Ford’s still keen on its mission of delivering a fleet of self-driving vehicles in operation by 2021, but there remain significant technical hurdles to overcome between now and then. Ford’s chief program engineer for autonomous vehicle development Chris Brewer detailed some of the biggest challenges his team needs to take on to ensure its self-driving cars can take the road — safely — in time for the company to meet its goals.
Brewer wrote about making sure the car components of the self-driving vehicle are still a car in terms of safety, redundancy and reliability. For one, there has to be some kind of steering control system that relies on simple mechanical control in case a power-steering system in a self-driving car fails — a tricky proposition as there’s no physical steering wheel to turn.

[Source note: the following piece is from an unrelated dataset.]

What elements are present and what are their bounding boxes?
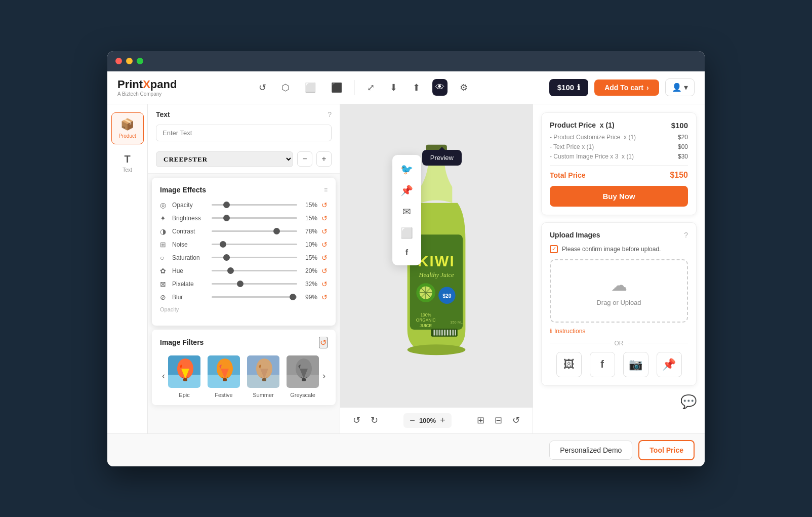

With power steering, in a worst-case scenario that involves a total failure of the system, there’s always the option of a human driver just cranking the wheel more to directly control the angle of the wheels. With a completely hidden drive control mechanism, where steering is controlled entirely via software, there’s still a need to figure out the best way to build in mechanical redundancy so the vehicle can be steered even when power steering gives out.
The other major challenge in terms of car hardware mentioned by Brewer is something that’s required of all equipment in vehicles in order to classify it as “automotive grade” — rigorous testing for endurance in a range of environmental conditions.
Cars aren’t like iPhones, held mostly in your pocket or bag, and often wrapped in protective casing; they’re exposed to the elements, both while driving and often while at rest as they’re parked in open-air driveways. That means building sensors and computing components that not only perform to expectations, but that are also built tough enough to endure long useful lives in extreme cold, rain, snow and desert heat.
These might not be the flashiest parts of self-driving car development — most attention is often directed at advances in neural networks and autonomous vehicle AI software. But it’s still interesting to see what Ford and its AV team believe are the big hardware challenges remaining that need to be solved between today and 2021.